### WHAT TO WORK ON
The expected result is the full listing, retyped exactly, without a single picture.

### PROVIDED DATA
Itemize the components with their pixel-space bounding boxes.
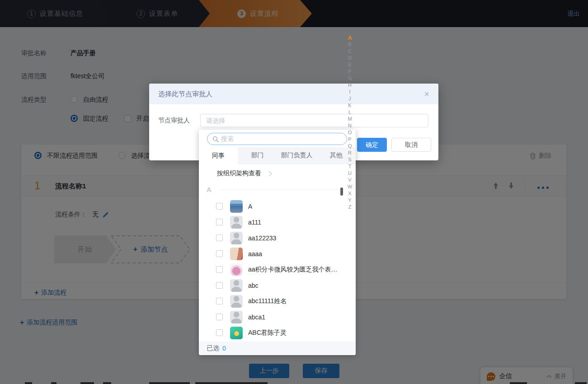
alphabet-index-letter[interactable]: N [345,122,355,129]
alphabet-index-letter[interactable]: R [345,150,355,156]
contact-list-item[interactable]: aa122233 [199,230,348,246]
alphabet-index: A B C D E F G H I J K L M N O P [345,34,355,211]
tab-colleagues[interactable]: 同事 [199,147,238,164]
section-letter: A [207,186,212,193]
contact-name: aa积分卡微风较为匮乏我个表格... [248,266,339,274]
search-icon [212,136,219,142]
contact-checkbox[interactable] [216,219,223,225]
confirm-button[interactable]: 确定 [357,138,387,152]
contact-checkbox[interactable] [216,266,223,273]
alphabet-index-letter[interactable]: Y [345,197,355,204]
search-placeholder: 搜索 [221,135,234,143]
alphabet-index-letter[interactable]: M [345,116,355,122]
alphabet-index-letter[interactable]: C [345,48,355,55]
alphabet-index-letter[interactable]: W [345,183,355,190]
screen: 1 设置基础信息 2 设置表单 3 设置流程 退出 审批名称 产品手册 适用范围… [0,0,588,384]
avatar [230,295,243,308]
alphabet-index-letter[interactable]: P [345,136,355,143]
alphabet-index-letter[interactable]: V [345,177,355,183]
contact-checkbox[interactable] [216,314,223,320]
avatar [230,279,243,292]
contact-name: abc11111姓名 [248,297,287,305]
alphabet-index-letter[interactable]: J [345,95,355,102]
contact-list: A a111 aa122233 aaaa [199,198,348,342]
alphabet-index-letter[interactable]: K [345,102,355,109]
contact-name: aa122233 [248,234,276,242]
contact-name: a111 [248,219,261,226]
alphabet-index-letter[interactable]: X [345,190,355,197]
cancel-button[interactable]: 取消 [391,138,431,152]
avatar [230,263,243,276]
alphabet-index-letter[interactable]: B [345,41,355,48]
contact-checkbox[interactable] [216,329,223,336]
alphabet-index-letter[interactable]: I [345,89,355,95]
avatar [230,216,243,229]
modal-header: 选择此节点审批人 × [149,84,438,104]
tab-departments[interactable]: 部门 [238,147,277,164]
contact-checkbox[interactable] [216,282,223,289]
contact-list-item[interactable]: aaaa [199,246,348,262]
node-approver-field-row: 节点审批人 [158,114,428,127]
contact-checkbox[interactable] [216,203,223,210]
avatar [230,232,243,244]
contact-list-item[interactable]: aa积分卡微风较为匮乏我个表格... [199,262,348,277]
approver-picker-dropdown: 搜索 同事 部门 部门负责人 其他 按组织架构查看 A A [199,130,356,355]
divider [220,189,338,190]
contact-list-item[interactable]: abc [199,277,348,293]
contact-checkbox[interactable] [216,298,223,304]
avatar [230,327,243,339]
avatar [230,311,243,323]
close-icon[interactable]: × [424,89,429,98]
alphabet-index-letter[interactable]: O [345,129,355,136]
scrollbar-thumb[interactable] [340,187,343,196]
contact-list-item[interactable]: A [199,198,348,214]
chevron-right-icon [268,171,272,177]
picker-footer: 已选 0 [199,342,356,355]
alphabet-index-letter[interactable]: Q [345,143,355,150]
alphabet-index-letter[interactable]: T [345,163,355,170]
contact-name: abca1 [248,314,265,321]
contact-list-item[interactable]: abc11111姓名 [199,293,348,309]
view-by-org-button[interactable]: 按组织架构查看 [217,169,272,178]
contact-checkbox[interactable] [216,250,223,257]
alphabet-index-letter[interactable]: H [345,82,355,89]
search-input[interactable]: 搜索 [207,133,347,145]
modal-title: 选择此节点审批人 [158,90,424,98]
contact-name: aaaa [248,250,262,258]
avatar [230,200,243,213]
node-approver-label: 节点审批人 [158,117,200,125]
alphabet-index-letter[interactable]: L [345,109,355,116]
avatar [230,248,243,260]
modal-actions: 确定 取消 [357,138,431,152]
section-header-A: A [207,186,338,193]
alphabet-index-letter[interactable]: F [345,68,355,75]
contact-list-item[interactable]: a111 [199,214,348,230]
selected-count: 0 [222,345,226,352]
contact-list-item[interactable]: ABC君陈子灵 [199,325,348,341]
alphabet-index-letter[interactable]: E [345,61,355,68]
alphabet-index-letter[interactable]: G [345,75,355,82]
list-scrollbar[interactable] [340,187,343,340]
contact-checkbox[interactable] [216,234,223,241]
contact-name: abc [248,282,259,289]
alphabet-index-letter[interactable]: Z [345,204,355,211]
contact-name: ABC君陈子灵 [248,329,287,337]
alphabet-index-letter[interactable]: D [345,55,355,61]
alphabet-index-letter[interactable]: S [345,156,355,163]
alphabet-index-letter[interactable]: U [345,170,355,177]
tab-department-heads[interactable]: 部门负责人 [277,147,316,164]
contact-list-item[interactable]: abca1 [199,309,348,325]
selected-label: 已选 [207,344,219,352]
picker-tabbar: 同事 部门 部门负责人 其他 [199,147,356,164]
contact-name: A [248,203,252,210]
alphabet-index-letter[interactable]: A [345,34,355,41]
node-approver-input[interactable] [200,114,428,127]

### RESULT OF THIS EXERCISE
Itemize the components with their pixel-space bounding boxes.
alphabet-index-letter[interactable]: N [345,122,355,129]
alphabet-index-letter[interactable]: R [345,150,355,156]
contact-list-item[interactable]: aa122233 [199,230,348,246]
alphabet-index: A B C D E F G H I J K L M N O P [345,34,355,211]
tab-colleagues[interactable]: 同事 [199,147,238,164]
section-letter: A [207,186,212,193]
contact-name: aa积分卡微风较为匮乏我个表格... [248,266,339,274]
search-icon [212,136,219,142]
contact-checkbox[interactable] [216,219,223,225]
confirm-button[interactable]: 确定 [357,138,387,152]
contact-checkbox[interactable] [216,266,223,273]
alphabet-index-letter[interactable]: Y [345,197,355,204]
search-placeholder: 搜索 [221,135,234,143]
alphabet-index-letter[interactable]: M [345,116,355,122]
alphabet-index-letter[interactable]: C [345,48,355,55]
alphabet-index-letter[interactable]: W [345,183,355,190]
screen: 1 设置基础信息 2 设置表单 3 设置流程 退出 审批名称 产品手册 适用范围… [0,0,588,384]
avatar [230,295,243,308]
alphabet-index-letter[interactable]: P [345,136,355,143]
alphabet-index-letter[interactable]: V [345,177,355,183]
contact-checkbox[interactable] [216,314,223,320]
avatar [230,279,243,292]
contact-name: abc11111姓名 [248,297,287,305]
alphabet-index-letter[interactable]: J [345,95,355,102]
contact-list: A a111 aa122233 aaaa [199,198,348,342]
alphabet-index-letter[interactable]: K [345,102,355,109]
contact-name: aa122233 [248,234,276,242]
contact-name: a111 [248,219,261,226]
alphabet-index-letter[interactable]: X [345,190,355,197]
cancel-button[interactable]: 取消 [391,138,431,152]
avatar [230,263,243,276]
alphabet-index-letter[interactable]: B [345,41,355,48]
contact-checkbox[interactable] [216,329,223,336]
alphabet-index-letter[interactable]: I [345,89,355,95]
avatar [230,216,243,229]
modal-header: 选择此节点审批人 × [149,84,438,104]
tab-departments[interactable]: 部门 [238,147,277,164]
contact-checkbox[interactable] [216,282,223,289]
contact-list-item[interactable]: aaaa [199,246,348,262]
node-approver-field-row: 节点审批人 [158,114,428,127]
contact-checkbox[interactable] [216,203,223,210]
avatar [230,232,243,244]
contact-list-item[interactable]: aa积分卡微风较为匮乏我个表格... [199,262,348,277]
approver-picker-dropdown: 搜索 同事 部门 部门负责人 其他 按组织架构查看 A A [199,130,356,355]
divider [220,189,338,190]
contact-list-item[interactable]: abc [199,277,348,293]
contact-checkbox[interactable] [216,298,223,304]
avatar [230,327,243,339]
avatar [230,311,243,323]
close-icon[interactable]: × [424,89,429,98]
alphabet-index-letter[interactable]: O [345,129,355,136]
scrollbar-thumb[interactable] [340,187,343,196]
contact-list-item[interactable]: A [199,198,348,214]
chevron-right-icon [268,171,272,177]
picker-footer: 已选 0 [199,342,356,355]
alphabet-index-letter[interactable]: Q [345,143,355,150]
alphabet-index-letter[interactable]: T [345,163,355,170]
contact-name: abca1 [248,314,265,321]
contact-list-item[interactable]: abc11111姓名 [199,293,348,309]
view-by-org-button[interactable]: 按组织架构查看 [217,169,272,178]
contact-checkbox[interactable] [216,250,223,257]
alphabet-index-letter[interactable]: H [345,82,355,89]
search-input[interactable]: 搜索 [207,133,347,145]
modal-title: 选择此节点审批人 [158,90,424,98]
contact-name: aaaa [248,250,262,258]
avatar [230,200,243,213]
node-approver-label: 节点审批人 [158,117,200,125]
alphabet-index-letter[interactable]: L [345,109,355,116]
avatar [230,248,243,260]
modal-actions: 确定 取消 [357,138,431,152]
section-header-A: A [207,186,338,193]
alphabet-index-letter[interactable]: F [345,68,355,75]
contact-list-item[interactable]: a111 [199,214,348,230]
selected-count: 0 [222,345,226,352]
contact-list-item[interactable]: ABC君陈子灵 [199,325,348,341]
alphabet-index-letter[interactable]: E [345,61,355,68]
alphabet-index-letter[interactable]: G [345,75,355,82]
list-scrollbar[interactable] [340,187,343,340]
contact-checkbox[interactable] [216,234,223,241]
contact-name: abc [248,282,259,289]
alphabet-index-letter[interactable]: Z [345,204,355,211]
contact-name: ABC君陈子灵 [248,329,287,337]
alphabet-index-letter[interactable]: D [345,55,355,61]
alphabet-index-letter[interactable]: S [345,156,355,163]
alphabet-index-letter[interactable]: U [345,170,355,177]
tab-department-heads[interactable]: 部门负责人 [277,147,316,164]
contact-list-item[interactable]: abca1 [199,309,348,325]
selected-label: 已选 [207,344,219,352]
picker-tabbar: 同事 部门 部门负责人 其他 [199,147,356,164]
contact-name: A [248,203,252,210]
alphabet-index-letter[interactable]: A [345,34,355,41]
node-approver-input[interactable] [200,114,428,127]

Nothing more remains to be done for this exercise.